Summary

  • Stocks in Canada fell again in July as an early month rally was reversed on fears about a slowdown in global growth and the US budget dilemma.
  • The Canadian bond market was benefitted from growth fears as bond yields fell and drove prices higher.  The DEX index gained 2.05% in July.  Longer-term bonds were the clear leaders though as 30-year bond yields fell by over 25 basis points to 3.28% and prices rallied by 3.8%.
  • Commodity prices were generally stronger last month as the US dollar fell and pushed Gold (up 8.5%) and Silver (up 15.0%) higher.  Copper prices also rose while Uranium, Lumber and Natural Gas prices all fell around 5%.
  • The Economic data was slow again in July as the 2nd quarter weakness continued in the U.S., Europe and China.  Japan was the only major economy to turn higher but still remains 5% below the ‘pre-earthquake’ level.

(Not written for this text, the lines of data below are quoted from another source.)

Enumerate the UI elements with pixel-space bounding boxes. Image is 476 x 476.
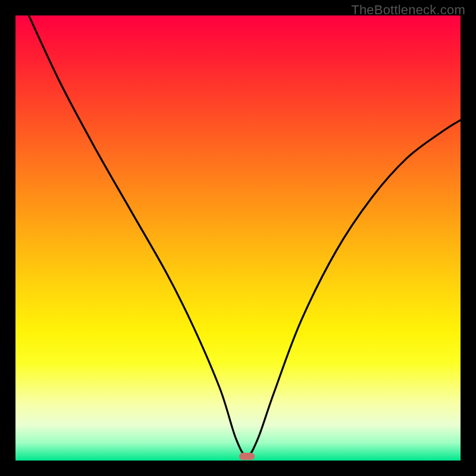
curve-svg: [15, 15, 461, 461]
bottleneck-curve-path: [29, 15, 461, 456]
watermark-text: TheBottleneck.com: [351, 2, 465, 18]
plot-area: [15, 15, 461, 461]
chart-container: TheBottleneck.com: [0, 0, 476, 476]
min-marker: [239, 453, 255, 460]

  • In terms of stock sectors, the Basic Materials sector was the only winner, gaining 1.6% on a 3.0% gain for the Gold sub-sector.  All the other 9 sectors lost ground in July, lead lower by the Financials which fell by over 6.0%.

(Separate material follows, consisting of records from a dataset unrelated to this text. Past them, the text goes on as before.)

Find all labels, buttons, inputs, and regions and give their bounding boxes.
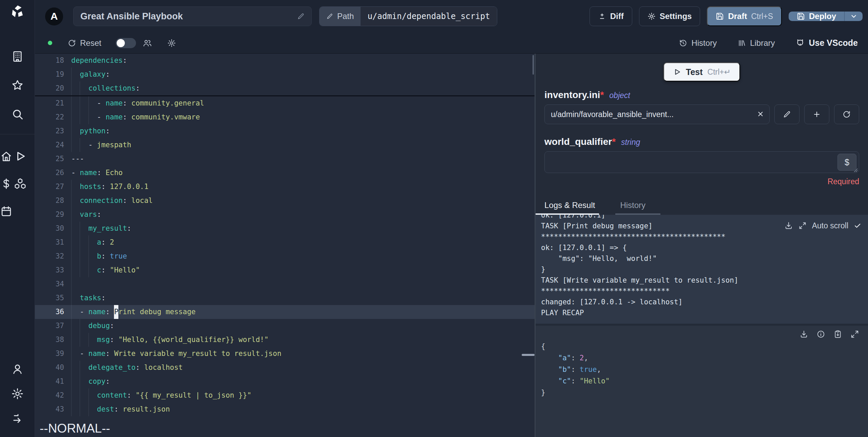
line-number: 41 (35, 375, 64, 388)
draft-shortcut: Ctrl+S (751, 12, 773, 21)
add-inventory-button[interactable] (804, 104, 829, 124)
library-icon (738, 39, 746, 47)
account-user-icon[interactable] (11, 363, 24, 375)
history-button[interactable]: History (679, 38, 717, 48)
home-icon[interactable] (0, 150, 13, 163)
code-line-26[interactable]: 26- name: Echo (35, 166, 535, 180)
reset-label: Reset (80, 38, 101, 48)
log-line: PLAY RECAP (541, 307, 868, 318)
code-line-21[interactable]: 21- name: community.general (35, 96, 535, 110)
code-editor[interactable]: 18dependencies:19galaxy:20collections: 2… (35, 54, 535, 437)
reset-icon (68, 39, 76, 47)
search-icon[interactable] (11, 108, 24, 120)
save-icon (797, 12, 805, 20)
code-line-23[interactable]: 23python: (35, 124, 535, 138)
code-line-36[interactable]: 36- name: Print debug message (35, 305, 535, 319)
use-vscode-button[interactable]: Use VScode (796, 38, 858, 48)
windmill-logo-icon[interactable] (10, 4, 25, 19)
save-icon (716, 12, 724, 20)
settings-gear-icon[interactable] (11, 387, 24, 400)
edit-title-pencil-icon[interactable] (297, 13, 305, 20)
close-icon[interactable] (757, 110, 764, 118)
resources-cubes-icon[interactable] (14, 177, 26, 190)
code-line-38[interactable]: 38msg: "Hello, {{world_qualifier}} world… (35, 333, 535, 347)
result-viewer[interactable]: { "a": 2, "b": true, "c": "Hello"} (536, 326, 868, 437)
code-line-25[interactable]: 25--- (35, 152, 535, 166)
code-line-43[interactable]: 43dest: result.json (35, 402, 535, 416)
field-name: inventory.ini (544, 90, 600, 100)
gear-icon[interactable] (167, 39, 176, 48)
line-number: 28 (35, 194, 64, 208)
code-line-40[interactable]: 40delegate_to: localhost (35, 361, 535, 375)
sidebar (0, 0, 35, 437)
favorites-star-icon[interactable] (11, 79, 24, 92)
code-line-29[interactable]: 29vars: (35, 208, 535, 222)
code-line-31[interactable]: 31a: 2 (35, 235, 535, 249)
code-line-39[interactable]: 39- name: Write variable my_result to re… (35, 347, 535, 361)
workspace-icon[interactable] (11, 50, 24, 63)
download-result-icon[interactable] (799, 330, 808, 339)
expand-logs-icon[interactable] (798, 222, 807, 230)
code-line-35[interactable]: 35tasks: (35, 291, 535, 305)
editor-scrollbar[interactable] (533, 55, 534, 75)
runs-play-icon[interactable] (14, 150, 26, 163)
path-value[interactable]: u/admin/dependable_script (361, 7, 497, 26)
code-line-24[interactable]: 24- jmespath (35, 138, 535, 152)
code-line-19[interactable]: 19galaxy: (35, 68, 535, 81)
settings-button[interactable]: Settings (639, 6, 700, 26)
log-output[interactable]: ok: [127.0.0.1]TASK [Print debug message… (536, 215, 868, 324)
download-logs-icon[interactable] (784, 221, 793, 230)
code-line-41[interactable]: 41copy: (35, 375, 535, 388)
world-qualifier-textarea[interactable] (544, 151, 859, 173)
users-icon[interactable] (143, 39, 152, 48)
schedules-calendar-icon[interactable] (0, 205, 13, 217)
draft-label: Draft (728, 12, 747, 21)
code-line-22[interactable]: 22- name: community.vmware (35, 110, 535, 124)
copy-clipboard-icon[interactable] (833, 330, 842, 339)
line-number: 42 (35, 388, 64, 402)
edit-inventory-button[interactable] (774, 104, 799, 124)
deploy-button[interactable]: Deploy (789, 12, 844, 21)
code-line-27[interactable]: 27hosts: 127.0.0.1 (35, 180, 535, 194)
line-number: 34 (35, 277, 64, 291)
code-lines[interactable]: 21- name: community.general22- name: com… (35, 96, 535, 430)
code-line-37[interactable]: 37debug: (35, 319, 535, 333)
inventory-input[interactable] (544, 104, 770, 124)
library-button[interactable]: Library (738, 38, 775, 48)
draft-button[interactable]: Draft Ctrl+S (707, 6, 782, 26)
resize-grip-icon[interactable] (853, 168, 858, 172)
line-number: 25 (35, 152, 64, 166)
code-line-30[interactable]: 30my_result: (35, 222, 535, 235)
diff-button[interactable]: Diff (590, 6, 632, 26)
refresh-inventory-button[interactable] (834, 104, 859, 124)
field-name: world_qualifier (544, 136, 612, 147)
vscode-cat-icon (796, 39, 805, 48)
expand-result-icon[interactable] (850, 330, 859, 339)
code-line-28[interactable]: 28connection: local (35, 194, 535, 208)
reset-button[interactable]: Reset (68, 38, 101, 48)
diff-label: Diff (610, 12, 624, 21)
path-field[interactable]: Path u/admin/dependable_script (319, 6, 497, 26)
status-dot (48, 41, 52, 45)
variables-dollar-icon[interactable] (0, 177, 13, 190)
auto-scroll-label[interactable]: Auto scroll (812, 220, 848, 231)
drag-handle[interactable] (522, 354, 535, 356)
tab-history[interactable]: History (615, 201, 660, 215)
code-line-20[interactable]: 20collections: (35, 81, 535, 95)
field-type: object (609, 91, 630, 100)
tab-logs-result[interactable]: Logs & Result (536, 201, 599, 215)
logout-icon[interactable] (11, 412, 24, 425)
code-line-34[interactable]: 34 (35, 277, 535, 291)
code-line-33[interactable]: 33c: "Hello" (35, 263, 535, 277)
deploy-dropdown-button[interactable] (844, 12, 863, 21)
test-button[interactable]: Test Ctrl+↵ (663, 62, 740, 81)
collab-toggle[interactable] (116, 38, 136, 48)
log-line: ****************************************… (541, 231, 868, 242)
code-line-42[interactable]: 42content: "{{ my_result | to_json }}" (35, 388, 535, 402)
script-title-input[interactable]: Great Ansible Playbook (73, 6, 312, 26)
info-icon[interactable] (816, 330, 825, 339)
field-type: string (621, 138, 640, 147)
refresh-icon (843, 110, 851, 118)
code-line-18[interactable]: 18dependencies: (35, 54, 535, 68)
code-line-32[interactable]: 32b: true (35, 249, 535, 263)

  • Our Stock Market Outlook is now more bullish than it has been since the lows seen last August.  We expect economic growth to recover in the 2nd half and have seen some strong lead indicators of this (auto production, rail car loadings and electricity output all up sharply in July while unemployment claims have fallen).  Meanwhile, corporate profits continue to improve with 2nd quarter numbers showing nearly 20% annual gains.  Interest rates remain exceptionally low and stock valuations have fallen back to historically attractive levels.  We expect stock prices to move higher and could see them surpass their prior highs within the next 12 months.